Tralascio le volgari insinuazioni di chi mi accusa di fare la morale e mette in discussione la mia condotta. Non ho niente da nascondere. Anche a voler tornare indietro nel tempo fino alla questione delle nomine nella Fondazione Banco di Sardegna. Penso che a questo punto sia chiaro a tutti che i criteri utilizzati siano stati gli stessi che si sono adottati e che si adotteranno per le altre nomine che ci competono. Si tratta di organizzare l’apparato di sottogoverno in maniera funzionale agli obiettivi politici che ci si vuole dare.

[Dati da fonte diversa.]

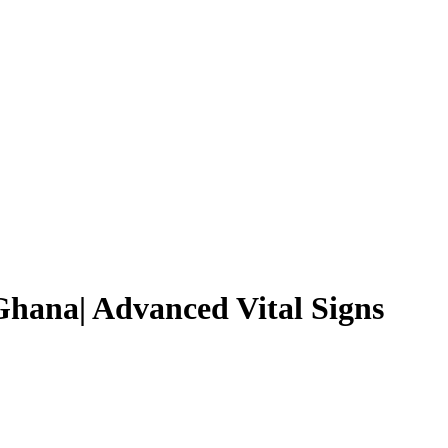
hana| Advanced Vital Signs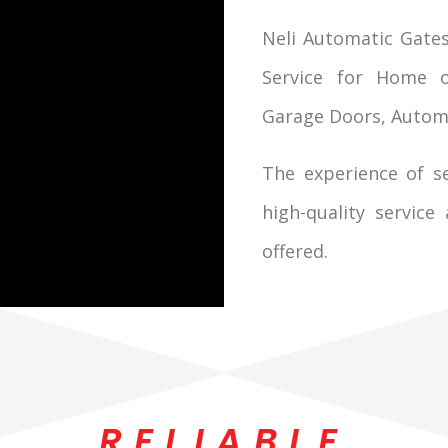
Neli Automatic Gates
Service for Home o
Garage Doors, Automati
The experience of se
high-quality service
offered.
RELIABLE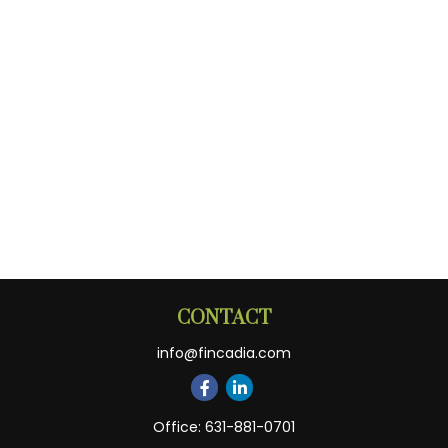
CONTACT
info@fincadia.com
Office:
631-881-0701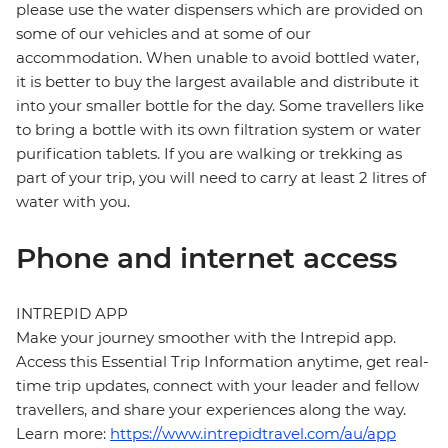
please use the water dispensers which are provided on
some of our vehicles and at some of our
accommodation. When unable to avoid bottled water,
it is better to buy the largest available and distribute it
into your smaller bottle for the day. Some travellers like
to bring a bottle with its own filtration system or water
purification tablets. If you are walking or trekking as
part of your trip, you will need to carry at least 2 litres of
water with you.
Phone and internet access
INTREPID APP
Make your journey smoother with the Intrepid app.
Access this Essential Trip Information anytime, get real-
time trip updates, connect with your leader and fellow
travellers, and share your experiences along the way.
Learn more:
https://www.intrepidtravel.com/au/app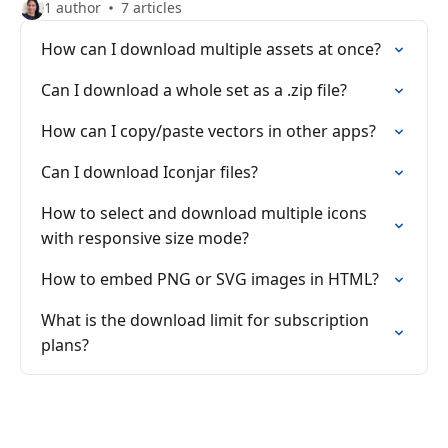
1 author
7 articles
How can I download multiple assets at once?
Can I download a whole set as a .zip file?
How can I copy/paste vectors in other apps?
Can I download Iconjar files?
How to select and download multiple icons
with responsive size mode?
How to embed PNG or SVG images in HTML?
What is the download limit for subscription
plans?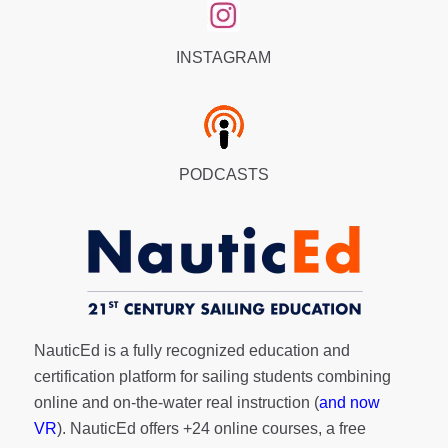
INSTAGRAM
PODCASTS
NauticEd is a fully recognized education and
certification platform for sailing students combining
online and on-the-water real instruction (
and now
VR
). NauticEd offers
+24 online courses
, a
free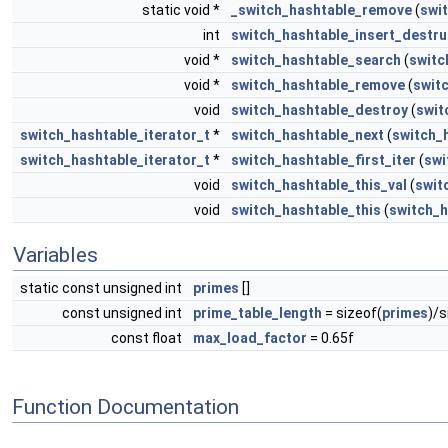
static void *
_switch_hashtable_remove
(
swi
int
switch_hashtable_insert_destru
void *
switch_hashtable_search
(
switc
void *
switch_hashtable_remove
(
swit
void
switch_hashtable_destroy
(
swit
switch_hashtable_iterator_t
*
switch_hashtable_next
(
switch_
switch_hashtable_iterator_t
*
switch_hashtable_first_iter
(
swi
void
switch_hashtable_this_val
(
swit
void
switch_hashtable_this
(
switch_h
Variables
static const unsigned int
primes
[]
const unsigned int
prime_table_length
= sizeof(
primes
)/s
const float
max_load_factor
= 0.65f
Function Documentation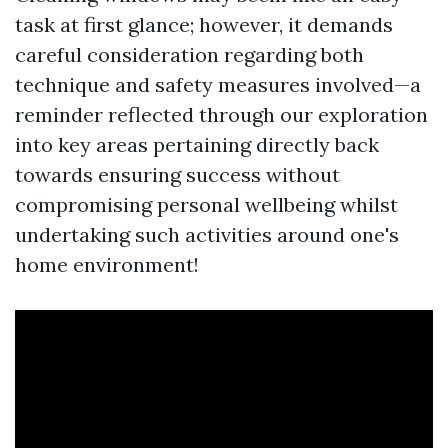
task at first glance; however, it demands
careful consideration regarding both
technique and safety measures involved—a
reminder reflected through our exploration
into key areas pertaining directly back
towards ensuring success without
compromising personal wellbeing whilst
undertaking such activities around one's
home environment!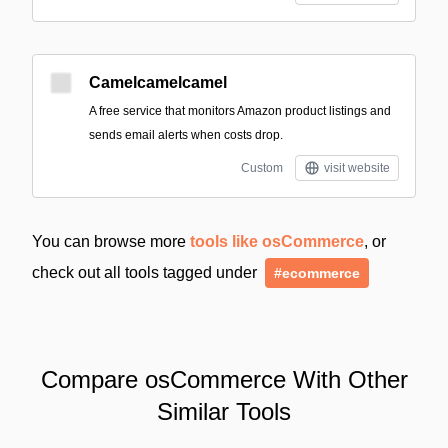
Camelcamelcamel
A free service that monitors Amazon product listings and
sends email alerts when costs drop.
Custom
visit website
You can browse more
tools like osCommerce
, or
check out all tools tagged under
#ecommerce
Compare osCommerce With Other
Similar Tools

Per questo intervengono i partiti e cercano accordi che possano soddisfare tutti, ferma restando la necessità di favorire la chiarezza delle scelte e l’efficienza di enti, società e associazioni di cui gli enti pubblici locali entrano a far parte. Anche in quel caso l’argomento è stato utilizzato strumentalmente per far venire a galla malumori sopiti e mai risolti. Ecco perché ho sostenuto che una verifica sia necessaria e ho creato le condizioni per aprirla e chiuderla in tempi brevi. Non si cerchi con questo di dare giustificazioni politiche a un gesto e a un atteggiamento fuori luogo. Piuttosto, ritroviamoci e ristabiliamo le ragioni per cui vale la pena andare avanti.